Но я в ответ ему сказал:
— Не выйдет, ван дер Камп, не выйдет, я отдам все права твоему конкуренту. Ты ведь даже не хотел, чтобы я пришел на новогодний прием.
Ведущая авторитетного американского ток-шоу объявила «69 рецептов польско-еврейской кухни» книгой месяца. Прямо в лицо двенадцати миллионам телезрителей она заявила: «Если Аушвиц — главное событие двадцатого столетия, то эта книга, возможно, — главная книга этого столетия». Так «Кулинарное искусство после Аушвица» пополнило списки бестселлеров в том числе и в Америке.
Один мужчина в Токио, прочитав мою поваренную книгу, покончил с собой.
Мой немецкий издатель настаивал на продолжении, но продолжения не было. Писательством я больше не занимался, писательство могло разбудить тени прошлого, которые наконец сладко заснули.
Я всегда ездил в турне вместе с Ребеккой, но когда возвращался в Нью-Йорк перевести дух, снова жил со Сказочной Принцессой.
Секса у нас с ней уже очень давно не было; она, в свою очередь, прекратила задавать мне вопросы о том, что я делаю. Я тоже не мучил ее вопросами, есть ли у нее любовник и с кем она встречается, когда меня нет. Иногда ей звонили мужчины, я записывал их координаты и номера телефонов и затем передавал Сказочной Принцессе без каких-либо комментариев.
Как ни в чем не бывало мы продолжали ужинать в «Сент-Амбросии». Один-единственный раз какая-то пожилая особа обратилась ко мне с вопросом:
— Вы случайно не тот самый автор поваренной книги?
Иногда мы разговаривали о Ребекке. Сказочная Принцесса как-то сказала:
— Я, наверно, сама немного сумасшедшая, раз даю тебе советы, как тебе строить отношения с Пустой Бочкой. Я ведь не ваш психоаналитик. Мне все это уже надоело.
Однако практических выводов из этого высказывания она не делала.
Ситуация была, конечно, ненормальная, но деньги текли рекой, а деньги многое сглаживают.
Бывали дни, когда мы затрагивали со Сказочной Принцессой тему развода, но на практике руки до этого не доходили, как и до многого другого. Сказочная Принцесса тем временем жила спокойно и со вкусом.

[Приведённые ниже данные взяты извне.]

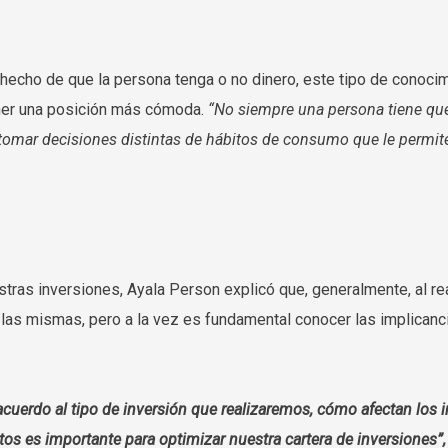
 hecho de que la persona tenga o no dinero, este tipo de conoci
ener una posición más cómoda.
“No siempre una persona tiene que
a tomar decisiones distintas de hábitos de consumo que le permi
estras inversiones, Ayala Person explicó que, generalmente, al 
de las mismas, pero a la vez es fundamental conocer las implicanc
cuerdo al tipo de inversión que realizaremos, cómo afectan los
os es importante para optimizar nuestra cartera de inversiones”,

Жизнь проносилась с такой скоростью, что, к моему удовольствию, мне не приходилось ни о чем подолгу раздумывать. Я изображал провидца и миротворца, словно сам поверил в эту роль. Агрессия и ненависть, переполнявшие мои первые книги, уступили место мягкому гуманизму. Я стал авторитетом в области морали. Многим хотелось узнать мое мнение по поводу очагов напряженности в мире, и, какой бы это ни был очаг, я всегда освещал его факелом своего мягкого гуманизма.